A Case Study in the Power of Brazil's Corrupt Cops
Monday, June 12, 2000
A Case Study in the Power of Brazil's Corrupt Cops
The official who sought to reform the force in Rio de Janeiro state is
now living in exile in New York.
By SEBASTIAN ROTELLA, Times Staff Writer
Luiz Eduardo Soares, shown in New York City, accuses Rio's governor
of dropping reform efforts in favor of political ambitions.
CARMEN MENDEZ/For The Times
NEW YORK--A cold spring rain blows through the high-rise canyons,
making Luiz Eduardo Soares feel even farther from Rio de Janeiro.
Shoulders hunched in his leather jacket, the bearded 46-year-old
Brazilian walks the streets hunting for an apartment, rebuilding his life
in the anonymity of exile. After 15 months leading Brazil's most ambitious
attempt at police reform in memory, he once again has time to read, write
and reflect.
Soares remains first and foremost a scholar, despite his explosive
accusations against fellow police officials in Rio and his harrowing
clandestine departure from Brazil in March. He has written eight books and
has degrees in anthropology, sociology, political science and philosophy.
When he recounts his odyssey of death threats, wiretapped phones and
30 bodyguards protecting him from his own officers, he sounds like a
philosopher-cop. He quotes Holocaust survivor and novelist Primo Levi on
"the terror of uncertainty" to explain why some inhabitants of Rio's slums
prefer drug lords to marauding police. He describes the nightmarish
station-house bureaucracy like this: "If Hegel had been a Brazilian
policeman, he would have never achieved synthesis. He would still be lost
in the endless labyrinth of procedures."
Like many left-leaning Brazilian intellectuals, Soares has dedicated
his talents to questions of crime and justice.

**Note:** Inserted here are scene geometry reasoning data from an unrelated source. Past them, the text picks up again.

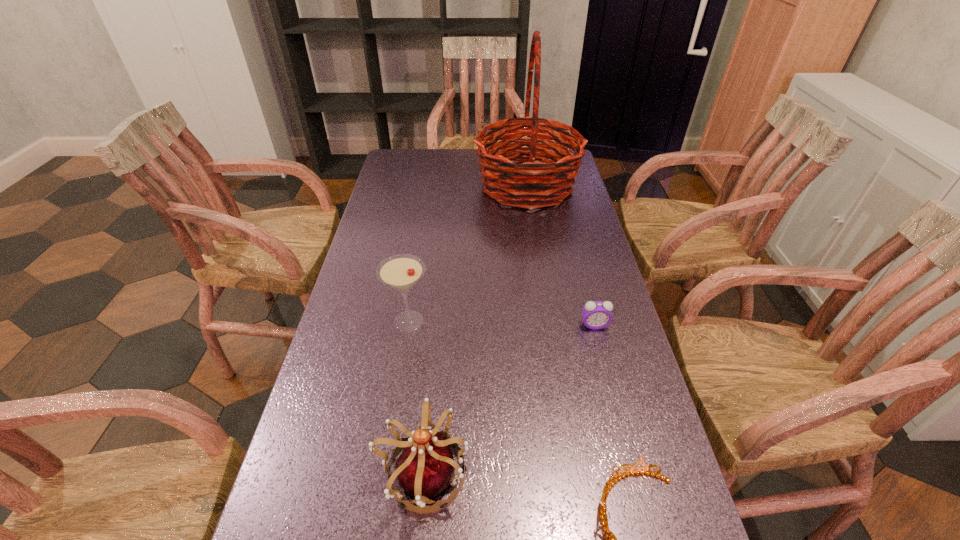 Where is `object that is at the left edge`? The width and height of the screenshot is (960, 540). object that is at the left edge is located at coordinates (402, 271).

Where is `basket present at the right edge`? basket present at the right edge is located at coordinates (546, 183).

Find the location of a particular element. The width and height of the screenshot is (960, 540). alarm clock located at the right edge is located at coordinates (596, 315).

Find the location of a particular element. This screenshot has width=960, height=540. object located in the far right corner section of the desktop is located at coordinates (546, 183).

At what (x,y) coordinates should I click in order to perform the action: click on vacant space at the far edge of the desktop. Please return your answer as a coordinate pair (x, y). This screenshot has height=540, width=960. Looking at the image, I should click on (443, 175).

This screenshot has height=540, width=960. I want to click on free location at the left edge of the desktop, so click(x=367, y=228).

The width and height of the screenshot is (960, 540). In the image, there is a desktop. What are the coordinates of `free region at the right edge` in the screenshot? It's located at (585, 358).

In the image, there is a desktop. Identify the location of vacant space at the far left corner. (413, 167).

I want to click on empty location between the alarm clock and the tallest object, so click(561, 256).

Locate an element on the screen. vacant space in between the alarm clock and the left tiara is located at coordinates (509, 400). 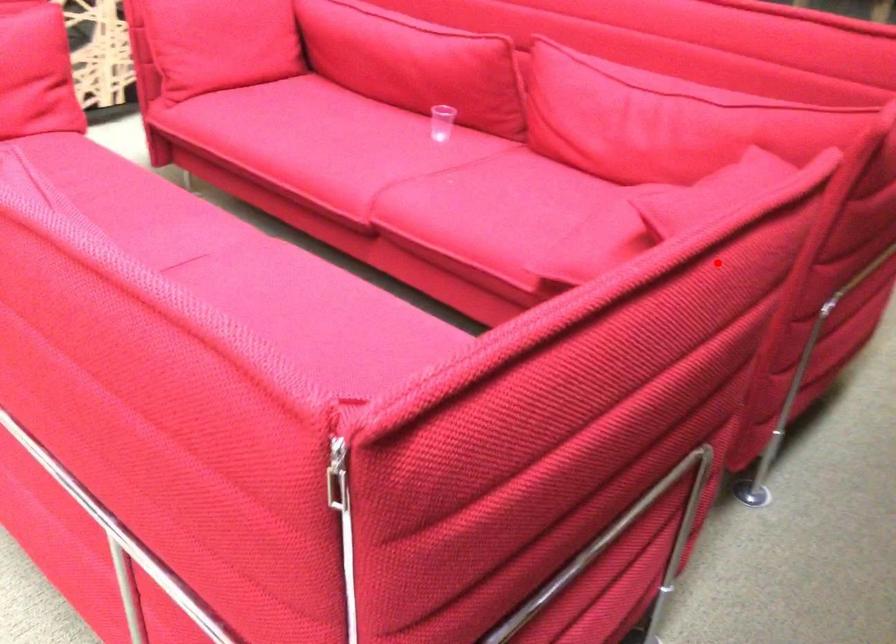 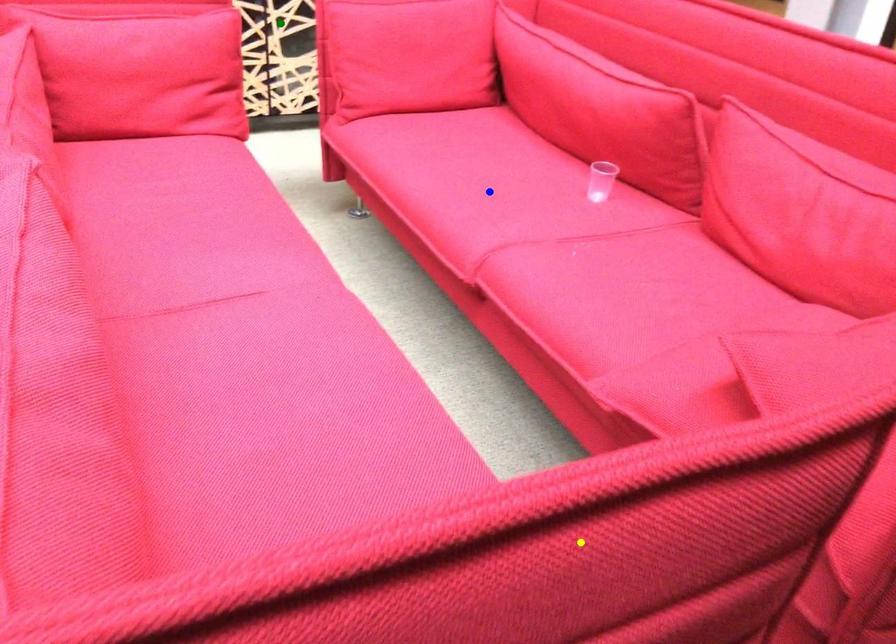 Question: I am providing you with two images of the same scene from different viewpoints. A red point is marked on the first image. You are given multiple points on the second image. Which point in image 2 represents the same 3d spot as the red point in image 1?

Choices:
 (A) green point
 (B) blue point
 (C) yellow point

Answer: (C) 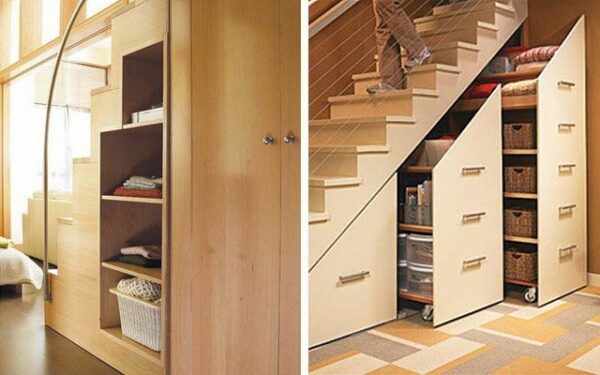 Locate an element on the screen. This screenshot has height=375, width=600. compartments is located at coordinates (135, 151), (136, 227), (111, 309). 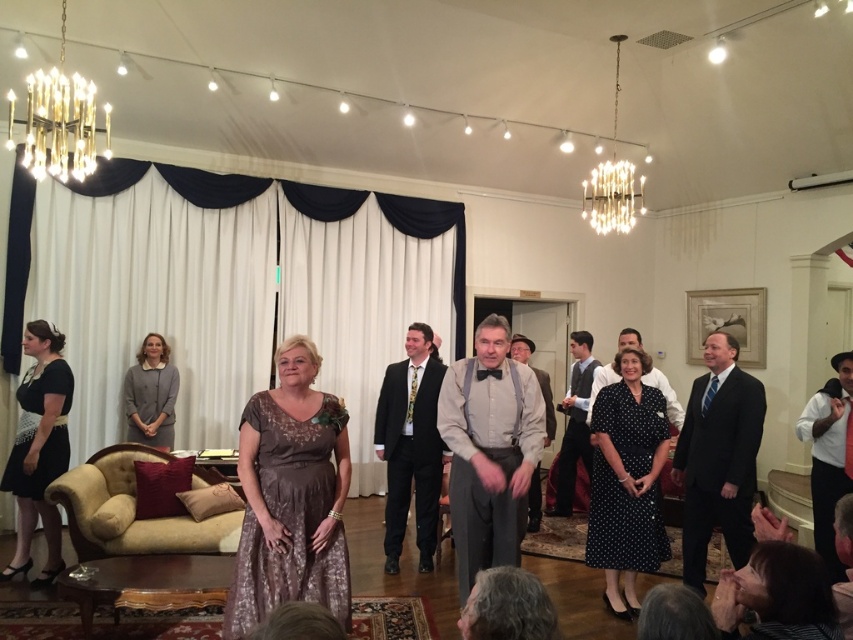 You are a photographer at the event and need to capture both the brown lace dress at center and the white satin bow tie at lower right in a single frame. Which object should you focus on first to ensure both are visible in the photo?

The brown lace dress at center occupies less space than the white satin bow tie at lower right. To ensure both are visible, focus on the white satin bow tie at lower right first since it takes up more space, allowing the smaller brown lace dress at center to fit into the frame more easily.

You are a photographer standing at the center of the room. You want to take a photo of the gold metallic chandelier at upper left and the light beige fabric shirt at center. The camera has a maximum focus range of 3 meters. Can you capture both subjects in focus without moving the camera?

The gold metallic chandelier at upper left is 3.75 meters from the light beige fabric shirt at center. Since the distance between them exceeds the camera maximum focus range of 3 meters, you cannot capture both subjects in focus without moving the camera. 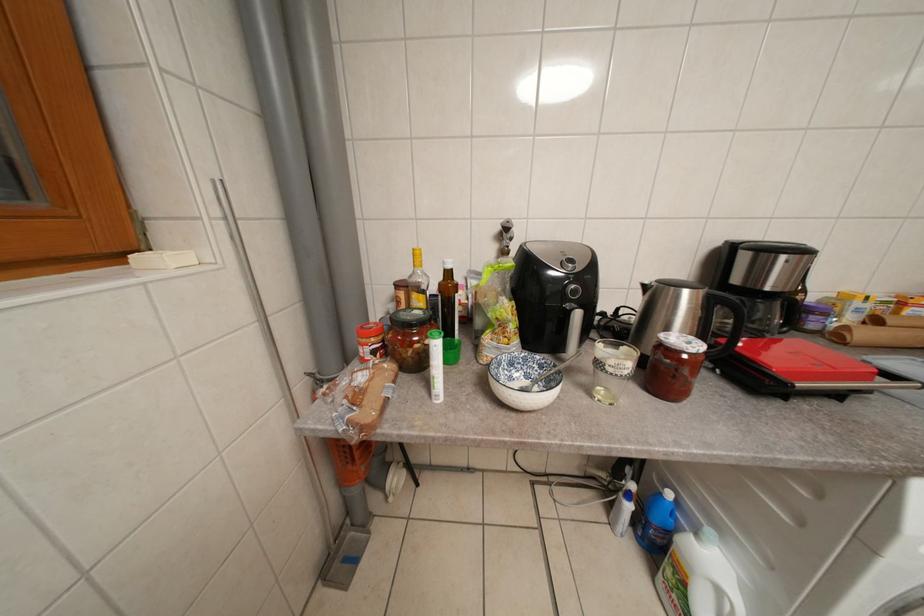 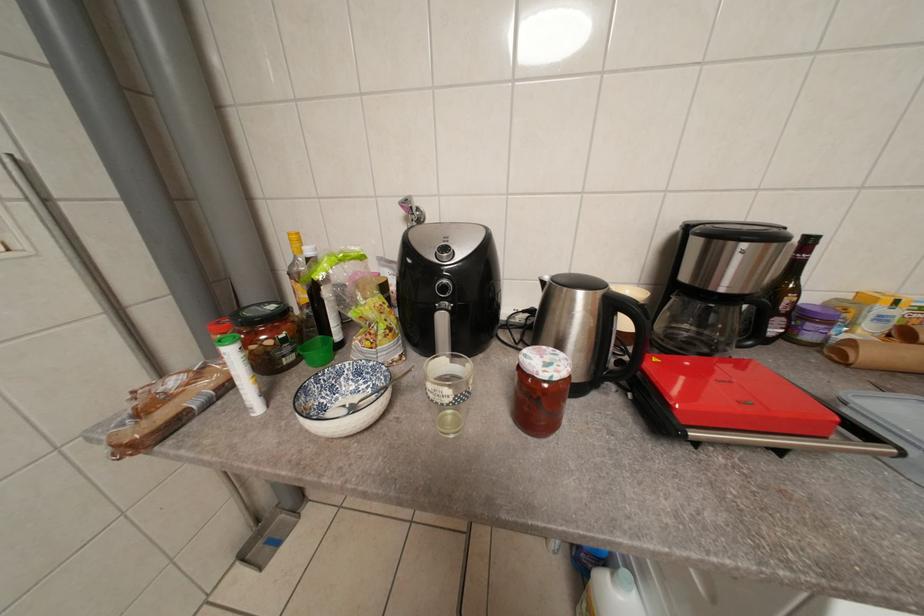 Question: Which direction would the cameraman need to move to produce the second image? Reply with the corresponding letter.

Choices:
 (A) Left
 (B) Right
 (C) Forward
 (D) Backward

Answer: (B)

In a region where violence
and impunity are endemic, the political challenge is reforming renegade
police forces whose power poses a threat to democracy much as the Latin
American militaries of decades past did.
"When we talk about changing the police, we are talking about the
future of democracy itself," Soares said in a recent interview in a
restaurant in Manhattan.
In late 1998, Gov. Anthony Garotinho, a charismatic young politician
with presidential aspirations, made Soares his point man on justice issues
in the state of Rio de Janeiro. Soares was to deliver on Garotinho's major
campaign promise: a law enforcement policy that would be progressive and
aggressive.
The moment seemed right: a popular politician, a top-notch brain
trust, a crime rate that had dipped enough to open a window for change.
In a sadly familiar denouement, however, Soares now accuses the
governor of allying himself with a gangster cabal of police commanders
known as "the Rotten Bunch." The governor, who denies the allegations,
fired Soares as state public security coordinator in March.

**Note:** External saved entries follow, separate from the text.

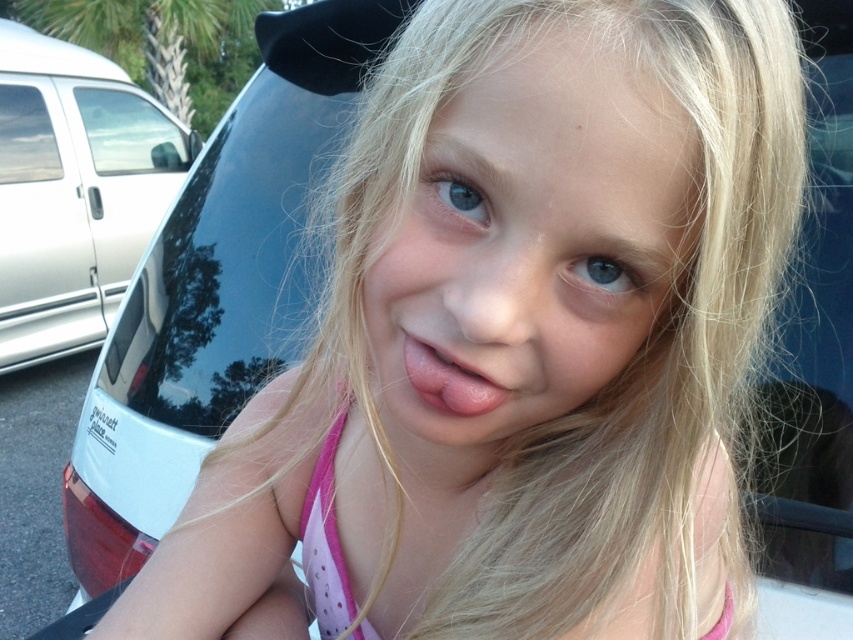 Question: Which of the following is the farthest from the observer?

Choices:
 (A) white metallic van at left
 (B) pink glossy lips at center

Answer: (A)

Question: Which of the following is the farthest from the observer?

Choices:
 (A) pink glossy lips at center
 (B) white metallic van at left
 (C) transparent glass window at upper left
 (D) transparent glass car window at upper left

Answer: (D)

Question: Estimate the real-world distances between objects in this image. Which object is closer to the white metallic van at left?

Choices:
 (A) pink glossy lips at center
 (B) transparent glass car window at upper left

Answer: (B)

Question: Is transparent glass window at upper left below pink glossy lips at center?

Choices:
 (A) no
 (B) yes

Answer: (A)

Question: Is transparent glass car window at upper left to the right of transparent glass window at upper left from the viewer's perspective?

Choices:
 (A) no
 (B) yes

Answer: (B)

Question: In this image, where is white metallic van at left located relative to transparent glass car window at upper left?

Choices:
 (A) above
 (B) below

Answer: (B) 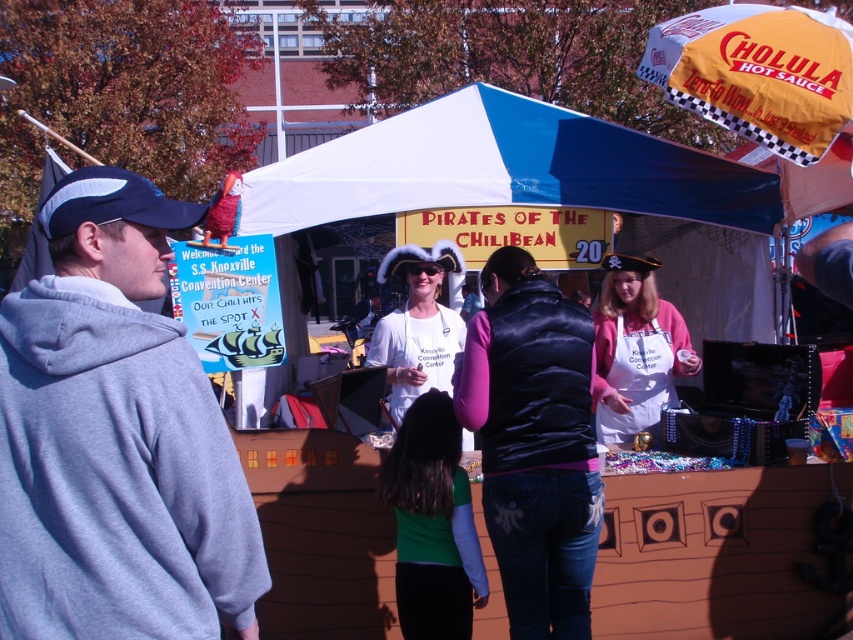 You are organizing a costume party and need to decide which item to place first. The gray fleece hoodie at left is smaller than the blue fabric canopy at upper center. Which item should you place first if you want to start with the larger item?

You should place the blue fabric canopy at upper center first because it is larger than the gray fleece hoodie at left.

You are a vendor at the pirate booth and need to place a gray fleece hoodie at left and a yellow fabric umbrella at upper right on a shelf. Which item requires a wider space on the shelf?

The yellow fabric umbrella at upper right requires a wider space on the shelf because it has a greater width compared to the gray fleece hoodie at left.

You are organizing a pirate party and need to decide which item to place on a small shelf. The gray fleece hoodie at left is smaller than the yellow fabric umbrella at upper right. Which item would fit better on the shelf?

The gray fleece hoodie at left occupies less space than the yellow fabric umbrella at upper right, so it would fit better on the small shelf.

"At first, Garotinho wanted to support the reforms as a whole,"
Soares said. "But then he realized the best thing would be to have all the
projects in place but not go forward on them to avoid confrontations with
the police. His obsession was to be the next president. Everything would
have to be subordinate to the electoral timetable for 2003."
If that is true, the governor joined the ranks of politicians in
other Brazilian states who have capitulated to threats, police strikes and
rebellions, and even police-induced crime waves. Although Brazil is a
healthy democracy in many respects, the seeming omnipotence of police
forces in such political clashes shows that the power of civilian leaders
has alarming limits.
"The police in any given state have the power to destabilize, to
bring the state government to its knees," said independent human rights
advocate James Cavallaro, until recently the representative of Human
Rights Watch in Brazil. "It's a form of a coup."
Debate Where Once There Was None
Nonetheless, Cavallaro and others say, Soares pushed the issue to the
forefront of the political debate.
"He had an incredible year because he created an agenda for police
which was not there before in terms of very concrete institutional
changes," said Rubem Cesar Fernandes, a sociologist who founded the
influential Viva Rio civic coalition with Soares seven years ago.
The repercussions continue. A special state commission is
investigating the charges Soares filed in March against top commanders,
including current chief Rafik Louzada.
Among the alleged crimes: "selling" lucrative police districts to
aspiring commanders, taking payoffs from all-powerful drug and gambling
mafias, releasing criminals in exchange for bribes, and wiretapping.
Numerous officers have been charged, disciplined or investigated in
several ongoing probes of the investigative, or "civil," police, which in
Brazil is separate from the uniformed patrol force.
In a toughly worded editorial in April, the Jornal do Brasil
newspaper called for the chief's ouster, declaring, "The governor . . .
keeps a man in command of the police about whom doubts are accumulating."
Nonetheless, Gov. Garotinho stands by Chief Louzada. The governor
insists that the cleanup has not suffered since Soares' departure. While
giving his former aide credit for designing the reforms, Garotinho says
Soares was an inexperienced administrator who was not up to the massive
task of transforming police culture.
"It is not true that there is any kind of alliance with the so-called
Rotten Bunch--our government has always, and he knows this, insisted on
cleaning up the police," Garotinho declared in his written responses to
questions from The Times. "[Soares] did not have the patience to see the
reforms become concrete."
The governor's popularity remains an impressive 71%, down from 78% in
September. He is 40, a former champion chess player and a member of the
evangelical Christian community, whose clout is growing in Brazil. His
undeclared campaign for the presidency is progressing at full steam.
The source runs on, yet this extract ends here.